5. Consider the following database for a banking enterprise
BRANCH(branch-name:string, branch-city:string, assets:real)
ACCOUNT(accno:int, branch-name:string, balance:real)
DEPOSITOR(customer-name:string, accno:int)
CUSTOMER(customer-name:string, customer-street:string, customer-city:string)
LOAN(loan-number:int, branch-name:string, amount:real)
BORROWER(customer-name:string, loan-number:int)
i. Create the above tables by properly specifying the primary keys and the foreign keys
ii. Enter at least five tuples for each relation
iii. Find all the customers who have at least two accounts at the Main branch.
iv. Find all the customers who have an account at all the branches located in a specific city.
v. Demonstrate how you delete all account tuples at every branch located in a specific city.

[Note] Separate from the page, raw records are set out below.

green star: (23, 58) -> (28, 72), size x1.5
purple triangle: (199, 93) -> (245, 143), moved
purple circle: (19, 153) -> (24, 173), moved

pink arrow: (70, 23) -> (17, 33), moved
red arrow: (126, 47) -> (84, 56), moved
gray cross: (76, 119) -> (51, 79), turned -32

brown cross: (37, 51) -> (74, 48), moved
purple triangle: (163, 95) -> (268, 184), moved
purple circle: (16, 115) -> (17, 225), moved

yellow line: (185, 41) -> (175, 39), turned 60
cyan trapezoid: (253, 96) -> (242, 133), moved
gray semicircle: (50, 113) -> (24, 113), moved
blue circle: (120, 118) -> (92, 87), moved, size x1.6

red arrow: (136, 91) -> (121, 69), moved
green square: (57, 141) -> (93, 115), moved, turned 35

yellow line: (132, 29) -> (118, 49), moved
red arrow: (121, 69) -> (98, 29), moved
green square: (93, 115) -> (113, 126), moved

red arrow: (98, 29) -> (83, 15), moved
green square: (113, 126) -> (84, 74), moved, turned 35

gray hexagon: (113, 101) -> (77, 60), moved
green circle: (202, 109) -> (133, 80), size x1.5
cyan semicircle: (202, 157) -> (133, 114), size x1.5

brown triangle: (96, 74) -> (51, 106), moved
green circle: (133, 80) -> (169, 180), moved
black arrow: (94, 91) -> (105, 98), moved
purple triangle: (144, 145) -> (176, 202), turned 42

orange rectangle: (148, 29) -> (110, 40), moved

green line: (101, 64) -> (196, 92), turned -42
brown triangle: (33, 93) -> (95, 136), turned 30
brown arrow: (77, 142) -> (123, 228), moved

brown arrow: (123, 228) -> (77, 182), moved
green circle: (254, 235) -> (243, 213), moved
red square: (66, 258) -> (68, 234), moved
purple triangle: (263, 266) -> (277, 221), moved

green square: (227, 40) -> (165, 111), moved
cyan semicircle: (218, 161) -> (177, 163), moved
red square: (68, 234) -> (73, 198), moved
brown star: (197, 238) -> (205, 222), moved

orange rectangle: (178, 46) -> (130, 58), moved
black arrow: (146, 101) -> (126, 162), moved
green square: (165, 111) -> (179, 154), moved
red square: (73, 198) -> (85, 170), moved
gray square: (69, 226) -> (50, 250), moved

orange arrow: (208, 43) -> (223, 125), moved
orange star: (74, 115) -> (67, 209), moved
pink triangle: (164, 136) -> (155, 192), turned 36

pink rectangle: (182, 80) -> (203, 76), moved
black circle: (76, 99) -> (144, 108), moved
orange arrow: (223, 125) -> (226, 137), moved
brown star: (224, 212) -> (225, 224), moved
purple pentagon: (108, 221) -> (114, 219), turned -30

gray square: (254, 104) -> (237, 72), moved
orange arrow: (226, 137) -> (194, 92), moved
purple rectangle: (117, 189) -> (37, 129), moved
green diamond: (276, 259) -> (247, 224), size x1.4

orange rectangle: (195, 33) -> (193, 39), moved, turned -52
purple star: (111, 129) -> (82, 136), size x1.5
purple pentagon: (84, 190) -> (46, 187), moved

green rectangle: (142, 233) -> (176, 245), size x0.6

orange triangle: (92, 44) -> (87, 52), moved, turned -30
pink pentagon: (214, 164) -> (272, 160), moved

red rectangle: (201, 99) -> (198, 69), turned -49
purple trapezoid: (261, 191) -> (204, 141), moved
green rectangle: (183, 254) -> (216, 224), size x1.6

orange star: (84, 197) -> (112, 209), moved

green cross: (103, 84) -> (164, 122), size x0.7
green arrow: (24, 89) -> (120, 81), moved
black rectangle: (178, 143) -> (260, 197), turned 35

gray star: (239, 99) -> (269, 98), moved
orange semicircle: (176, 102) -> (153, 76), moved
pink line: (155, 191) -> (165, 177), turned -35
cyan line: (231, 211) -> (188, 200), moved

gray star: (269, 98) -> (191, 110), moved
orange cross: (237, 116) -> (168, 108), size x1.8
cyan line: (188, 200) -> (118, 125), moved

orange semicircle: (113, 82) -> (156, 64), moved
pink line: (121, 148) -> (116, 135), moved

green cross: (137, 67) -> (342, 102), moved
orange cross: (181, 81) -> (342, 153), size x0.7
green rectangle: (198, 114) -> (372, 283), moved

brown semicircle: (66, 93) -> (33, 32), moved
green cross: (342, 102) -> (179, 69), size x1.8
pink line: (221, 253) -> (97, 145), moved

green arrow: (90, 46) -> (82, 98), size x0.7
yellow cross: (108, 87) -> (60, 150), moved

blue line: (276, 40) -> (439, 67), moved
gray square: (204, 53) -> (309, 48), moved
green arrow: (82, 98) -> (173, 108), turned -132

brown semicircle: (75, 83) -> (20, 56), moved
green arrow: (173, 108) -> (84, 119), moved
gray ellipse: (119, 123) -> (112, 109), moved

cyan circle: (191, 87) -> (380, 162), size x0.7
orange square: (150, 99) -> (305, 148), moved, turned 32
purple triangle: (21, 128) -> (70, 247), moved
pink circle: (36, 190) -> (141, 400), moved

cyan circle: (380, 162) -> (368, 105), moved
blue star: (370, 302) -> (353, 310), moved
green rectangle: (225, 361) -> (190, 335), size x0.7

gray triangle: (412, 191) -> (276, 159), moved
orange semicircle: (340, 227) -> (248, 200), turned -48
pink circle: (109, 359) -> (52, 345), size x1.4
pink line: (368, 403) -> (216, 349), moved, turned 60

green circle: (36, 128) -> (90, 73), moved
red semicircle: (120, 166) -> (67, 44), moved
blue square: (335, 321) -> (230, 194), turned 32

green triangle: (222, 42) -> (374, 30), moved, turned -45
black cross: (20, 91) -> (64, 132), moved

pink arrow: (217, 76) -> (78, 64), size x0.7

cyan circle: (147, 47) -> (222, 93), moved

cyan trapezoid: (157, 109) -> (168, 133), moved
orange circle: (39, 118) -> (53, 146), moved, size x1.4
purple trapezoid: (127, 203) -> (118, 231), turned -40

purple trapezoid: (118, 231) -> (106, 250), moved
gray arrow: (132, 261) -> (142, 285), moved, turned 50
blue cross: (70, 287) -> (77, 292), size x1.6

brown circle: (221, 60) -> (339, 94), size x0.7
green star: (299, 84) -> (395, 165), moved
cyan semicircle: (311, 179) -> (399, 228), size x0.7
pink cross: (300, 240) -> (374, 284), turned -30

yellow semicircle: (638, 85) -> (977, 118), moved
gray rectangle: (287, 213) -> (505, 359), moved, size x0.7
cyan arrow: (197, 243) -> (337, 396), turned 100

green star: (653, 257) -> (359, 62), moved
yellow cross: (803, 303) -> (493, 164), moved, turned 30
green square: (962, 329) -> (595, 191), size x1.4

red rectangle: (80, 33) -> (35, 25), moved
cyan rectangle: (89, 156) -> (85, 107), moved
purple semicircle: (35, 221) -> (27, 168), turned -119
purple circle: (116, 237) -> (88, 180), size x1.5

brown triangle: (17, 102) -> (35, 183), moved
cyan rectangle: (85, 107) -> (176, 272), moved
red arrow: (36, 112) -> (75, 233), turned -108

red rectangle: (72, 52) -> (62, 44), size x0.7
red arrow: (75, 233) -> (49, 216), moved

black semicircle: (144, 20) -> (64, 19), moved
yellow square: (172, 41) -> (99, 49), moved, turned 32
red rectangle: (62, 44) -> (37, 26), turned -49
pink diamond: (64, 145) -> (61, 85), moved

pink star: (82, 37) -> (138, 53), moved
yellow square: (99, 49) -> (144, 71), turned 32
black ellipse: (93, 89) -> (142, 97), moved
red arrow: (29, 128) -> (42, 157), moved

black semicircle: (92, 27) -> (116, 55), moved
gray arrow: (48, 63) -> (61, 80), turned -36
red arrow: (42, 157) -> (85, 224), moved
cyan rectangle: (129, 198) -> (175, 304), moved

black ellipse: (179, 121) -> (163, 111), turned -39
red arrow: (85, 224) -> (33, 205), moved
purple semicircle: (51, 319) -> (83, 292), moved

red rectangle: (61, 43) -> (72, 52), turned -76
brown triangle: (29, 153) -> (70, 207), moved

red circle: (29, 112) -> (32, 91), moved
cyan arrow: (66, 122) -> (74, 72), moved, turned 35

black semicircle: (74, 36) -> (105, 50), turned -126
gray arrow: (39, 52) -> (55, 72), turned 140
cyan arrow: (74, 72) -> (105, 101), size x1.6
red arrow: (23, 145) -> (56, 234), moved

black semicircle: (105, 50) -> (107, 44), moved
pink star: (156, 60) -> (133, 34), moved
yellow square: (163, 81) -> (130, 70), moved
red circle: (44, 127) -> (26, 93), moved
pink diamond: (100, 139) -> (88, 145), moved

vi. Generate suitable reports.
vii. Create suitable front end for querying and displaying the results.
Instructions:
1. The exercises are to be solved in an RDBMS environment like Oracle or DB2.
2. Suitable tuples have to be entered so that queries are executed correctly.
3. Front end may be created using either VB or VAJ or any other similar tool.
4. The student need not create the front end in the examination. The results of the queries may be
displayed directly.
5. Relevant queries other than the ones listed along with the exercises may also be asked in the
examination.
6. Questions must be asked based on lots.
5th CSE
Database: - A group of tables with related data in them are called database.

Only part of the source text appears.